CHICAGO, Nov. 27—Elias A. Zerhouni, MD, director of the National Institutes of Health (NIH) encouraged his fellow radiologists to embrace and seek to understand the biological complexities of molecular medicine in order to lead the healthcare industry into the future in his Eugene P. Pendergrass New Horizons lecture, “Major Trends in the Imaging Series” yesterday at the 93rd annual meeting of the Radiological Society of North America (RSNA). Zerhouni spoke to a near full-house crowd in the 4,200-seat Arie Crown Theater at McCormick Place.
Zerhouni was named by President Bush as director of NIH in 2002. In that position, he oversees 27 of the agency’s institutes and centers with more than 18,000 employees and an annual budget of $29.2 billion. Under his leadership, about 10 percent of the NIH’s budget supports projects conducted by nearly 6,000 scientists in its laboratories, most of which are located on the NIH campus in Bethesda, Md. As a MRI specialist, Zerhouni attended RSNA for 25 years.

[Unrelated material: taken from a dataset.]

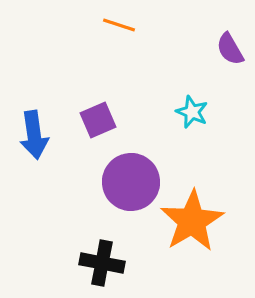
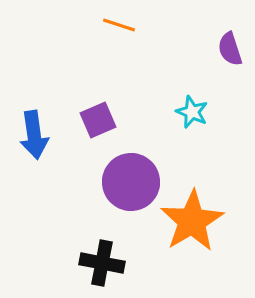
purple semicircle: rotated 12 degrees clockwise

He began by addressing the direction of imaging sciences in the next few decades. In tracing the history of the NIH, he commented that changes always occurred “because of two factors—one a public health need and two, a breakthrough in science.” For example, in 1887, the laboratory of Hygiene; in 1937, the National Cancer Institute was established and approved by the U.S. Congress; and in 2000, the National Institute of Biomedical Imaging and BioEngineering (NBIB) was launched.
Zerhouni highlighted the final alteration to NIH as a necessary response to both public health needs, and particularly, innovations in science. He cited his colleague, Roderic I. Pettigrew, MD, PhD, director of NIBIB, who said, “We are the NIH engine for integration of the physical and biological sciences.”
He listed current challenges to public health, such as a shift from acute to chronic conditions (80 percent of cases are now chronic); an aging population; health disparities (both within countries and between countries); and non-communicable diseases (such as obesity). After noting these challenges, he suggested that the industry needs to evolve to match these impediments, stating “if we practice medicine in 20 years as we do today, we will have failed. The question remains what are the contours of these changes.”
According to Zerhouni, three trends are going to be tremendously important for the transition: new pathways to discovery; research teams of the future (he said that “science cannot be conducted without breaking barriers between the disciplines”); and re-engineering the clinic research enterprise.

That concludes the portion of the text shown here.